Kemenangan Partai Solidaritas Indonesia atau PSI versi hitung cepat dalam pemilihan parlemen daerah di beberapa kota menarik untuk ditelaah secara mendalam, khususnya di Aceh. Negeri Serambi Mekkah ini merupakan daerah diberlakukannya Perda Syariah, hal yang ditolak oleh PSI dalam kampanye-kampanyenya. Lalu, mengapa PSI justru mendapatkan suara di parlemen Aceh?
PinterPolitik.com
[dropcap]P[/dropcap]esta demokrasi yang diadakan pada tanggal 17 April lalu telah usai. Meskipun hasil resmi hitung suara belum dipublikasikan oleh Komisi Pemilihan Umum (KPU) sebagai lembaga penyelenggara Pemilu, namun hasil hitung cepat atau quick count kini banyak menjadi acuan bagi para peserta Pemilu untuk melihat posisi mereka. Tak terkecuali bagi partai-partai politik yang bertarung.
PSI adalah salah satu partai yang langsung menyatakan menerima keputusan hasil hitung cepat kali ini. Melalui pidato sang ketua umum, Grace Natalie, dengan judul “Setelah Kami Kalah”, PSI menyatakan diri bahwa partainya menerima jika tak dapat melenggang ke Senayan untuk lima tahun ke depan.
Dengan perolehan sementara agregat nasional sebesar 1,87 persen dari ambang batas parliamentary threshold 4 persen, sayangnya PSI harus tersingkir dari perebutan kursi anggota dewan secara nasional.
Meskipun kalah secara nasional dalam kontestasi Pemilu Legislatif (Pileg), partai berlambang mawar ini nyatanya memperoleh suara yang cukup tinggi di beberapa kota di luar negeri. Sebut saja suara PSI yang moncer di Sidney, Melbourne, Berlin, Roma, Toronto, hingga Washington DC, di mana partai merah ini meraih simpati yang cukup luas.
Uniknya, partai yang mengusung jargon progresif ini, juga memenangi suara pada tingkat daerah di beberapa kota besar. Di antaranya adalah DKI Jakarta, Surabaya, Bandung, Bogor, bahkan Aceh.
Hal yang menggelitik tentu saja adalah kemenangan PSI di Serambi Mekkah, Aceh.
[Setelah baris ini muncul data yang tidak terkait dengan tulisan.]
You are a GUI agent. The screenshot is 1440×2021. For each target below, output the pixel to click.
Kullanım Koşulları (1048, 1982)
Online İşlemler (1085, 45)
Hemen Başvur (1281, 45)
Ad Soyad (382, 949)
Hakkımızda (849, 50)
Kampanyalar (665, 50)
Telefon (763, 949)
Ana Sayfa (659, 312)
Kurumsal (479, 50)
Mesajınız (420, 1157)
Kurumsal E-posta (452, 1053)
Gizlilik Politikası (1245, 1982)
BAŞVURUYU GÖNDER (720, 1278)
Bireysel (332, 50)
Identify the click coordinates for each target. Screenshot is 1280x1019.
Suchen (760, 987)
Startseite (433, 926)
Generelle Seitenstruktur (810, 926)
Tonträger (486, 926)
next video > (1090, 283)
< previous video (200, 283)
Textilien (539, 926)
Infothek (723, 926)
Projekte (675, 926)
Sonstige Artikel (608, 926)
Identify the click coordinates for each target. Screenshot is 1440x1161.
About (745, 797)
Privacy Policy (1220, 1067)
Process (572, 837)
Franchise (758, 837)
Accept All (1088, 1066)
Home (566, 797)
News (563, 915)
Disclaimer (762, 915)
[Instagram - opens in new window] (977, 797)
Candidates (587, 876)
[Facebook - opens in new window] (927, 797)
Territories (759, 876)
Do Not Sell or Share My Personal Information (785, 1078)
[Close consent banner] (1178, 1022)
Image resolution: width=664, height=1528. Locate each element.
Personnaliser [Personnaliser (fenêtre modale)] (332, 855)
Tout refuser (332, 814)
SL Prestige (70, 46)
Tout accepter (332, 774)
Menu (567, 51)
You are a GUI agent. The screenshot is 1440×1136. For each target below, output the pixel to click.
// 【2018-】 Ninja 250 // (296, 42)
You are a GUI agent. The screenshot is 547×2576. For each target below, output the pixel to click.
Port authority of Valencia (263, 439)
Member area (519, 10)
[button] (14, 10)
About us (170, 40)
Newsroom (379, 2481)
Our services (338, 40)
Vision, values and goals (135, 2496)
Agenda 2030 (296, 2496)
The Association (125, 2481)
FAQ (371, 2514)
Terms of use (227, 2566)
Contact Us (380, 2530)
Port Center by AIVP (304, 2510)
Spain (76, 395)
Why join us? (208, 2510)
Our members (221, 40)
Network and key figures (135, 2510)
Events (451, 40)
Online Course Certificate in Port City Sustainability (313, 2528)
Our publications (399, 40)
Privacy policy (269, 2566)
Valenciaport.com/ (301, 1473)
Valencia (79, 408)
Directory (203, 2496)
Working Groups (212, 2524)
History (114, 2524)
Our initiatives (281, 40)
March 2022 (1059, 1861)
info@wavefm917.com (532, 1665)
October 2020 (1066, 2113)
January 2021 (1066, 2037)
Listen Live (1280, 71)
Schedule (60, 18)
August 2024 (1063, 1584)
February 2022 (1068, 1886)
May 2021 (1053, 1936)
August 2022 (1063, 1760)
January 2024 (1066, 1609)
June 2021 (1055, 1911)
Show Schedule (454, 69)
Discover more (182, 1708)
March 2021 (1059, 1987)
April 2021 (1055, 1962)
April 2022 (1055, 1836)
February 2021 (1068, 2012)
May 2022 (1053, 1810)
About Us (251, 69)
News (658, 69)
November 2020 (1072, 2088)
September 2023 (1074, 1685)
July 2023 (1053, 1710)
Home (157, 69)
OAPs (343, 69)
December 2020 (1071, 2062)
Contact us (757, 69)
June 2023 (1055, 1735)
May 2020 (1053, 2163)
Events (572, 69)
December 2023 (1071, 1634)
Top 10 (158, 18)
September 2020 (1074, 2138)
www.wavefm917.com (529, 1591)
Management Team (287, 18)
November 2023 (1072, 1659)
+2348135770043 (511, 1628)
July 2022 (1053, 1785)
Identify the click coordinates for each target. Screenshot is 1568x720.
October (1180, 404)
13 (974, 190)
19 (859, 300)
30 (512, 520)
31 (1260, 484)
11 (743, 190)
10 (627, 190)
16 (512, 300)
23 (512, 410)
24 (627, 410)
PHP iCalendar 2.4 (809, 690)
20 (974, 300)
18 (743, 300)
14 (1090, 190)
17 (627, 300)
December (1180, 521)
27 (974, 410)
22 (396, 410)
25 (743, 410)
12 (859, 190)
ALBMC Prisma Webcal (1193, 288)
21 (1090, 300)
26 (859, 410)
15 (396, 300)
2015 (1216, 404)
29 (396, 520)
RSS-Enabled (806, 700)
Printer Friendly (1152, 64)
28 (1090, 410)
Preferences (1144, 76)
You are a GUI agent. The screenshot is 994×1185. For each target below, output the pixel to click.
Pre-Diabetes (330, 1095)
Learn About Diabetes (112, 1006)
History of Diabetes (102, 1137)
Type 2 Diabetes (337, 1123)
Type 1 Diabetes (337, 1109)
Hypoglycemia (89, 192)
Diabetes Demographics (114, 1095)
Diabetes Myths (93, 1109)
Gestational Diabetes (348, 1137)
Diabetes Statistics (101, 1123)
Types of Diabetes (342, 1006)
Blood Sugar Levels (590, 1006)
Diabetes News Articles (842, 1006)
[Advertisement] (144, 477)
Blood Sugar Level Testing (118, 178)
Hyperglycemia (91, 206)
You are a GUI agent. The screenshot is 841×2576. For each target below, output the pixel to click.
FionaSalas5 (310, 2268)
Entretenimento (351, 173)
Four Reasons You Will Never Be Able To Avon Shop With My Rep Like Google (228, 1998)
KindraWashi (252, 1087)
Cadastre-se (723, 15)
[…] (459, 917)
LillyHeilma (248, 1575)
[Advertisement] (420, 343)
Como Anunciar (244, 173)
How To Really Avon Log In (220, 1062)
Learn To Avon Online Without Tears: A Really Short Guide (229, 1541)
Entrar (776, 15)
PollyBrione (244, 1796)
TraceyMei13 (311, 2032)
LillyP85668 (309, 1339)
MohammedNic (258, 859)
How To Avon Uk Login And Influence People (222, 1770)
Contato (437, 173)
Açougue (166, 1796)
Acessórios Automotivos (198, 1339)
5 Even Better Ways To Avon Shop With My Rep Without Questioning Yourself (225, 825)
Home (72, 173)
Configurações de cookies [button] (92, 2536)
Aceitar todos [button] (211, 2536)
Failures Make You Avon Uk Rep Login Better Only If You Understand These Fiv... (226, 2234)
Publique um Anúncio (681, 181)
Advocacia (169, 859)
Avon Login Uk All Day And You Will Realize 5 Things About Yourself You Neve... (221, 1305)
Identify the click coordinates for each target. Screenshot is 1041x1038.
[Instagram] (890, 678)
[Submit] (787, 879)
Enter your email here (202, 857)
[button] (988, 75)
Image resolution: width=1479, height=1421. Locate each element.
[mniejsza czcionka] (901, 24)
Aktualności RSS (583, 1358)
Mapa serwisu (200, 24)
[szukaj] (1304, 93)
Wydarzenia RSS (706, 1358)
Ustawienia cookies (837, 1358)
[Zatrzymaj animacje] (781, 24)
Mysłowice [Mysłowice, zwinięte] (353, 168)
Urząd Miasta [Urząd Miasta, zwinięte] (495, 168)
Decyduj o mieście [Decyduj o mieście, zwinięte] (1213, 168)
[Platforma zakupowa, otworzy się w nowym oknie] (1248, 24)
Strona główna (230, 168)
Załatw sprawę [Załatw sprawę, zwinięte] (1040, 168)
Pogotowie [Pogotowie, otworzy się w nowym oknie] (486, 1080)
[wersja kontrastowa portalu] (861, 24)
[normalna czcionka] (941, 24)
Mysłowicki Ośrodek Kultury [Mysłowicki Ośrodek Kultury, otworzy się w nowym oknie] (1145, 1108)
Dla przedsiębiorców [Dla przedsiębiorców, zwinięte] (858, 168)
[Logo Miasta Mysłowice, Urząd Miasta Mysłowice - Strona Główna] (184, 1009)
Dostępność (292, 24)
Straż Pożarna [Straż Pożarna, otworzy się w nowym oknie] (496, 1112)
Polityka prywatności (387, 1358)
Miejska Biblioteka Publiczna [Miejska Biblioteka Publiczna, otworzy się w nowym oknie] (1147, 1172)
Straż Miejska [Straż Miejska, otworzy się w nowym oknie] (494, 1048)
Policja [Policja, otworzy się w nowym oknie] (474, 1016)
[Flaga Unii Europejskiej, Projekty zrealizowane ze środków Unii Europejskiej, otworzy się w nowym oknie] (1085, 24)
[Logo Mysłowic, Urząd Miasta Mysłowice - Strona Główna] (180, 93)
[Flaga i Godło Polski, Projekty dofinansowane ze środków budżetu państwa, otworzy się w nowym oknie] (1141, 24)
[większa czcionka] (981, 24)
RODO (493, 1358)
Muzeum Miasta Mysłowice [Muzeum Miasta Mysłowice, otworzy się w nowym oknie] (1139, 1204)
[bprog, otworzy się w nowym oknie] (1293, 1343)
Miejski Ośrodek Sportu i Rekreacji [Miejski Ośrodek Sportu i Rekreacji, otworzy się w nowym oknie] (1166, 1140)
Share on XHal yang menggelitik tentu saja adalah kemenangan PSI di Serambi Mekkah, Aceh.
Seperti yang diketahui, bahwa Aceh merupakan salah satu wilayah yang menganut hukum Syariah yang mana hal tersebut cukup kontras dengan semangat PSI selama ini getol menolak Perda berbasis agama dalam setiap kampanyenya. Lalu, apa makna di balik kemenangan PSI di Aceh ini?
PSI dan Anomali Perda Syariah
Kejutan bagi PSI dalam Pemilu 2019 ini memang tak tanggung-tanggung. Setelah di Jakarta partai tersebut mampu menduduki top four atau empat besar partai yang berhasil duduk di parlemen daerah, kini posisi serupa juga terjadi di Aceh. Setidaknya begitulah klaim Grace Natalie. Ia mengatakan telah meraih kemenangan di Aceh dengan menempati peringkat kedua di bawah PDIP.
Dalam menanggapi kemenangannya di Aceh, Grace mengklaim bahwa kemenangan mereka tidak terlepas dari dukungan para anak-anak muda yang rasional dan memiliki rasa kritis tinggi.
Namun, kemenangan ini terasa kontradiktif jika menelisik latar belakang Aceh sebagai kota yang sangat Islami.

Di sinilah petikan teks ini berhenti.